On Thursday, House Bill 3332 failed 49-51.
That alone was news, as Democrats typically don’t let bills reach the floor without feeling secure that at least 60 of the 78 party members will vote in favor.
With only 100 votes cast, it’s clear that 18 representatives abstained. When the nay total exceeds 40, it’s certain that the opposition was bipartisan. In this case, there were 10 abstentions, two “present” and six excused absences (two of whom are Republicans).
This look at the voting numbers is useful outside the context of the actual legislation as a means of contextualizing Statehouse power dynamics. Although almost 63% of House Democrats backed the bill, that’s not enough; passage requires 77%.
In the past, Democrats operated with smaller overall numbers, which required a greater percentage of members to be on the same page, but decreased the likelihood of intra-party voting blocs undercutting momentum. Yet we need only glance at the current dynamic on Capitol Hill to understand the perils of operating at the slimmest of majorities.
As for the bill itself, the politics are a little less straightforward. Per Capitol News Illinois, HB 3332 would’ve expanded a 2023 law that affected people who were younger than 21 when sentenced to life in prison. That law, applicable to those sentenced on or after June 1, 2019, allows for the possibility of release after serving 40 years of the initial sentence.

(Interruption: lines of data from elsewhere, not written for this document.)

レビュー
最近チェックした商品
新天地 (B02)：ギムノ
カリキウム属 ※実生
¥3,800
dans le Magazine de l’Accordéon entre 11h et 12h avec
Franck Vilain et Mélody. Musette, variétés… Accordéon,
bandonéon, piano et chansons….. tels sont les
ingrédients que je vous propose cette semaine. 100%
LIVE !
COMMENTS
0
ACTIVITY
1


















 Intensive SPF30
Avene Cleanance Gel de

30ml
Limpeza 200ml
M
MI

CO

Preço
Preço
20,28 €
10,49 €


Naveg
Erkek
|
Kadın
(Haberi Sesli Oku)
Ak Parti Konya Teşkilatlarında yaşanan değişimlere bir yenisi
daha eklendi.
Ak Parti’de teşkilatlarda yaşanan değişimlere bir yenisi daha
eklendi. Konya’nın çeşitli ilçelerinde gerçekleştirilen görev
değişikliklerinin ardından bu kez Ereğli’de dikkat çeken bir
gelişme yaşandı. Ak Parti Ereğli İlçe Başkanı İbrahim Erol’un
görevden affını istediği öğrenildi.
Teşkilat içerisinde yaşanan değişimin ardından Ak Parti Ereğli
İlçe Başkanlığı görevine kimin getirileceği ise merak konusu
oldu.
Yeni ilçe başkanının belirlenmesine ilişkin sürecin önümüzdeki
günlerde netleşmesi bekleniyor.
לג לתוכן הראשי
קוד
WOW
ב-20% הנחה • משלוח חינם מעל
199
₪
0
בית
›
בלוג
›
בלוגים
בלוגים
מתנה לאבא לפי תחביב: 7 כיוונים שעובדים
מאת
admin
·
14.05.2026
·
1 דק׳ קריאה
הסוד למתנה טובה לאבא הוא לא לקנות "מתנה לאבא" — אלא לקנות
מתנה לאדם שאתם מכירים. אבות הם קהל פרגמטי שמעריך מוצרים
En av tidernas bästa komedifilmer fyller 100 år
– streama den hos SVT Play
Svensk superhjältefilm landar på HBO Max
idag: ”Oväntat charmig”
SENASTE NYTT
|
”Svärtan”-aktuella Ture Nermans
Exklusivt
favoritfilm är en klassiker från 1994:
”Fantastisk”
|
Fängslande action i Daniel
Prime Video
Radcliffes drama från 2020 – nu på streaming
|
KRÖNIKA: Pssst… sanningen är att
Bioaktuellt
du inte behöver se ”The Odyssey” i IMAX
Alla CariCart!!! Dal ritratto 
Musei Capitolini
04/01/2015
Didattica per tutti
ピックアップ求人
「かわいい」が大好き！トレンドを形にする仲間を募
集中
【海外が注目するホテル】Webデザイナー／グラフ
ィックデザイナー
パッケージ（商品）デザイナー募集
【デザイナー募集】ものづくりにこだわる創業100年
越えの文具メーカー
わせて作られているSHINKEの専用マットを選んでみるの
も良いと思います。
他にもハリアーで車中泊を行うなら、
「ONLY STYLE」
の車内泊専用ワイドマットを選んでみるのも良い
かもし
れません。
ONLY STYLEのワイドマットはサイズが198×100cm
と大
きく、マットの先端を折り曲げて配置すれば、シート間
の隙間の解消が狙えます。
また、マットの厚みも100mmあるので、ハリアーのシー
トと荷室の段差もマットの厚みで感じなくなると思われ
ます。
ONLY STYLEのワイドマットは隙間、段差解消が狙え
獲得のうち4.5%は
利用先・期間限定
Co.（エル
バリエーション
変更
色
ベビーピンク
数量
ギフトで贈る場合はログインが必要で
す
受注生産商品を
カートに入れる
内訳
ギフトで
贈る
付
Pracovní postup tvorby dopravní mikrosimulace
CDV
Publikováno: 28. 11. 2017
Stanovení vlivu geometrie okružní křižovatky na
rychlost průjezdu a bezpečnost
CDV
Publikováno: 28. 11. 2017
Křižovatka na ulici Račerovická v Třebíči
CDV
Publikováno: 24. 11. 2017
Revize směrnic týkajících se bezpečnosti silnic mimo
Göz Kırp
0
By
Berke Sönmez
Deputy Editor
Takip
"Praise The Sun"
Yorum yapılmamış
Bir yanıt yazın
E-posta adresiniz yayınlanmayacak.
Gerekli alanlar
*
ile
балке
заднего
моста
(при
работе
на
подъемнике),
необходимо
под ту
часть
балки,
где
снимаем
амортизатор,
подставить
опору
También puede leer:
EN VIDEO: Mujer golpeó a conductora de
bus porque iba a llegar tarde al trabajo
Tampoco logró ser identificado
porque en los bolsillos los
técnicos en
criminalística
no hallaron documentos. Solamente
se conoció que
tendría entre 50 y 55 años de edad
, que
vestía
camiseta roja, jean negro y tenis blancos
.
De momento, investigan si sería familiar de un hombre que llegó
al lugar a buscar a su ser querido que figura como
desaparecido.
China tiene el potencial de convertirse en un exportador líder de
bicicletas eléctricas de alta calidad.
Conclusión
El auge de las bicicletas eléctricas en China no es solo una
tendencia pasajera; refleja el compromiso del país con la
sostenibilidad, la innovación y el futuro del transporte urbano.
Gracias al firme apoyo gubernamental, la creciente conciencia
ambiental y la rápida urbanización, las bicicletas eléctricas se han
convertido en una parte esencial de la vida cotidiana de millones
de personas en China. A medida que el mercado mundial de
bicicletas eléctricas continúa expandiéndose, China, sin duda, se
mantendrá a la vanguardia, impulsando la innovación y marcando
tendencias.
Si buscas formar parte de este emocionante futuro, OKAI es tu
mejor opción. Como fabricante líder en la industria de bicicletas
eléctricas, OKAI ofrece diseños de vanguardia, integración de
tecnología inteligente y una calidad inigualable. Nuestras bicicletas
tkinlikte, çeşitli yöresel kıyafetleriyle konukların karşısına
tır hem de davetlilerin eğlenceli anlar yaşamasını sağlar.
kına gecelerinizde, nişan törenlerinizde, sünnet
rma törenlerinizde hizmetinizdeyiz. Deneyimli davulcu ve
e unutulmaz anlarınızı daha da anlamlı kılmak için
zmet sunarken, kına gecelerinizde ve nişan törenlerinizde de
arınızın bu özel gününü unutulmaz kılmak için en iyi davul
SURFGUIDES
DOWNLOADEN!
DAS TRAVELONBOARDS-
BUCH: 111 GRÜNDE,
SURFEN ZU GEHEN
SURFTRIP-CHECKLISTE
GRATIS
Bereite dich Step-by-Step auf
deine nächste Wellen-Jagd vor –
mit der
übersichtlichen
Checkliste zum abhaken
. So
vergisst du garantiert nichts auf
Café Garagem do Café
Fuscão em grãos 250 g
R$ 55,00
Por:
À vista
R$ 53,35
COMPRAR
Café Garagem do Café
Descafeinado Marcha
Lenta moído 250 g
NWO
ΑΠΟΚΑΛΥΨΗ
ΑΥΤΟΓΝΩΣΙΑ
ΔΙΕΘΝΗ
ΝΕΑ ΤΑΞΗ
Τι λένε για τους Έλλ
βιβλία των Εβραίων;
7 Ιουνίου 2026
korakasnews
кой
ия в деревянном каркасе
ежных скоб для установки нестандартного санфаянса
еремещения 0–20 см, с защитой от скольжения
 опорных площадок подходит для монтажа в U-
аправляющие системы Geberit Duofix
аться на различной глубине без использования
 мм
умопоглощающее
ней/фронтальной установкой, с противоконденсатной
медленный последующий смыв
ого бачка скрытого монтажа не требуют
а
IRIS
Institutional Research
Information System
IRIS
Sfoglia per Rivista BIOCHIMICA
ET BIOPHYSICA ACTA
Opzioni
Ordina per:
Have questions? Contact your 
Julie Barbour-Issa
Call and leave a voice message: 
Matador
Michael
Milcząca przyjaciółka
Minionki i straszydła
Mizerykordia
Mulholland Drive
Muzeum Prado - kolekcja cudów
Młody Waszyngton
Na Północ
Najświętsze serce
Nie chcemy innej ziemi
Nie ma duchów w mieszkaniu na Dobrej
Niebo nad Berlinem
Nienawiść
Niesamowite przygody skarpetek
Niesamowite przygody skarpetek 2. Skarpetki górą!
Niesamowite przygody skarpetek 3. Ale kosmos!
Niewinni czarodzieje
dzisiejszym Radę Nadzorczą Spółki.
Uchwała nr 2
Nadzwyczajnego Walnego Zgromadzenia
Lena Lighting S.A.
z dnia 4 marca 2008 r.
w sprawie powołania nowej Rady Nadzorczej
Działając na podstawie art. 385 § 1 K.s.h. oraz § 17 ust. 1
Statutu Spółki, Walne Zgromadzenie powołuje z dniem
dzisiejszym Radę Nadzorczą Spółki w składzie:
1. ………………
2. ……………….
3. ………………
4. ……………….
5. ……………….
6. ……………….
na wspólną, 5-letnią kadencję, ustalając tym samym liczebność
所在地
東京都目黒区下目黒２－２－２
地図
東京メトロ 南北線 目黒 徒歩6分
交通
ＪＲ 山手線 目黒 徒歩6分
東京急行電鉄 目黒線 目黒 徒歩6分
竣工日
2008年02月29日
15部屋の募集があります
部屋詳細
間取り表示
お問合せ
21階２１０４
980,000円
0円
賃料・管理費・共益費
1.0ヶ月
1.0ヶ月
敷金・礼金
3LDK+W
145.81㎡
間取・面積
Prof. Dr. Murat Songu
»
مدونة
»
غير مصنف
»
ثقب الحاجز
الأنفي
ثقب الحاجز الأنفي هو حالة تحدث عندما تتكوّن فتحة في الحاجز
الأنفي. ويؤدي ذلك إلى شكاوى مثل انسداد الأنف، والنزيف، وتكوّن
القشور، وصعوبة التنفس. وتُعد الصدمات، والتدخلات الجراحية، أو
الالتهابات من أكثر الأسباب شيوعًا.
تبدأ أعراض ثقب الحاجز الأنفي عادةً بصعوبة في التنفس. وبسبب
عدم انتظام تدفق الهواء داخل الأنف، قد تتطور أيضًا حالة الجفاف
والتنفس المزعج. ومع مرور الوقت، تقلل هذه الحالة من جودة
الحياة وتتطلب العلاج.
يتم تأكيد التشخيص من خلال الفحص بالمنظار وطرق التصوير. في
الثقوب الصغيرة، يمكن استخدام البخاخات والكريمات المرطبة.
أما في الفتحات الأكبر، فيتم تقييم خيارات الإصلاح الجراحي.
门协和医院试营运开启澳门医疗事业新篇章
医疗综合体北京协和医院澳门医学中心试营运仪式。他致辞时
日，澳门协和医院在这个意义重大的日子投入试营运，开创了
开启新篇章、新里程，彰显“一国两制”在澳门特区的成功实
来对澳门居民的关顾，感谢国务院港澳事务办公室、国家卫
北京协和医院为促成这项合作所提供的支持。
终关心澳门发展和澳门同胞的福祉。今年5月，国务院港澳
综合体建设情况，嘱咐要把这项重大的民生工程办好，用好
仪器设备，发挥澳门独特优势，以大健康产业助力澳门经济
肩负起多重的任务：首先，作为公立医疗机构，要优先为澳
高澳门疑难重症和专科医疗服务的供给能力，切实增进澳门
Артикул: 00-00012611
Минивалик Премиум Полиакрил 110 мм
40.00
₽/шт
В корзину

The new proposal would’ve extended that option to everyone sentenced to life without possibility of parole before that date, an inmate population stretching to those incarcerated as far back as 1979, when the state abolished parole.
Opposition is easily understood. State Rep. Patrick Windhorst, R-Metropolis, spoke about the finality of sentencing and the burdens placed on victims and their families who choose to oppose parole proceedings. That reasonable position is unchanged from the 2023 law.
But any support of that earlier change would also seemingly be applicable to retroactive expansion. Everyone who turned 21 in 1979 was born in 1958. A 15-year-old sentenced in 1980 would be 60 this year and have already spent 45 years in prison. The bill wouldn’t automatically release such a person, but would make them eligible for a parole hearing. The state could deny parole or even the hearing itself.
Rigid belief in the infallibility of police, prosecutors, judges, juries and sentencing laws from the last millennium allows the inference that everyone serving a life sentence fully deserved that punishment and is nominally human but otherwise irredeemable. That’s not how I see the world, especially as the federal government begins redefining our foundational principle of due process.
Restorative justice and making incarceration effectively corrective aren’t incompatible. The political capital required to invest in those efforts remains insufficient.